Aquella cosa pequeña que apenas pesaba más de un kilo yació mucho tiempo atado a un enmarañado de cables que controlaban sus constantes vitales; un monitor de pantalla verde daba testimonio de que la vida remontaba poco a poco su camino hacia la luz; las tinieblas iban quedando atrás como un amanecer que demorase muy lentamente afianzar su pie sobre la luz de un nuevo día. Y una buena mañana pudo abandonar la urna de cristal y respirar el aire de los humanos. Pero un temor infinito vibraba dentro de nosotros cuando tuvimos en nuestros brazos aquella poquita cosa que agitaba sus bracitos diminutos dentro de un sueño. Sin pelo, disminuido, diminuto, con el gran moratón de los fórceps sobre su cabeza, no parecía que un ser tan indefenso fuera capaz de emerger a la vida, saltar de la oscuridad a la luz, a la mañana soleada de las calles de una ciudad del norte.
Y sin embargo fue posible, endeble entre los brazos de su madre, una mañana del mes de julio vio pasar tras las ventanillas de un R4 el cielo por donde algunas gaviotas distraían las miradas de los transeúntes, las colinas de Asturias, los meandros de los ríos, los hayedos; comprobó que en el mundo existían montañas, siguió adormilado los reflejos en el agua del río Narcea. Así hasta que el coche atravesó por las calles de una pequeña aldea, dejó atrás la iglesia, la casa de Xuacón, el bar de Grabelón y trepó finalmente por la cuesta de macadán que llevaba al patio de la vivienda escuela.

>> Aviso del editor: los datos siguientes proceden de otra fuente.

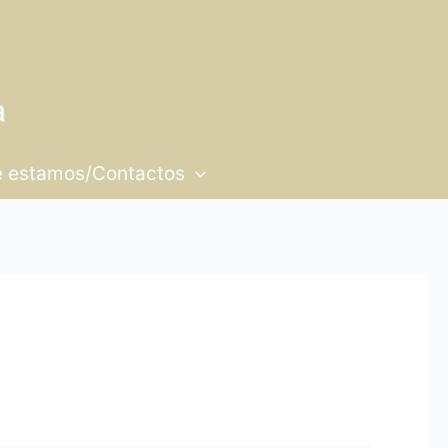
 estamos/Contactos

Un pequeño establecimiento que hacía de bar y tienda tenía el único teléfono que existía en el pueblo. Él fue durante muchas semanas el conducto por el que nos comunicaríamos continuamente con los pediatras del Hospital General de Asturias. Los recuerdos de entonces pertenecen a los días más intensos de mi vida. Nos turnábamos pero apenas dormíamos; las ingestas, las deposiciones y sus respectivas mediciones, así como cualquier dato irregular aparecían constantemente sobre una gráfica que colgaba de los azulejos de la cocina. Y pese a todo, cuando Mario y Lucía habían tomado el biberón y limpios y frescos volvían a la cuna, todavía de noche, tomaba mi desayuno, lo metía en un pequeño morral y me subía a ver amanecer a las montañas de los alrededores. Allá en las cimas contemplaba la existencia, le miraba a los ojos y me regocijaba de que mi hijo hubiera ganado en el último día cien gramos, de que sus deyecciones fueran consistentes, de que se hubiera tomado tres cuartas partes del biberón. Sí, y daba gracias al dios de la vida por la existencia de aquel pequeño ser que había escapado de la muerte y que ahora dormía plácidamente en su cuna arrullado por la cercanía de su madre.
A mi alrededor, sentado en una prominencia sobre los pastos de Fuelguerabicha, mientras el sol empezaba a vestir de ámbar los altos del Canielles, los montes de Leitariego, la selva de Muniellos, yo oía a la vida que cantaba delicada y suavemente entre las hayas y los brezos que cubrían las laderas.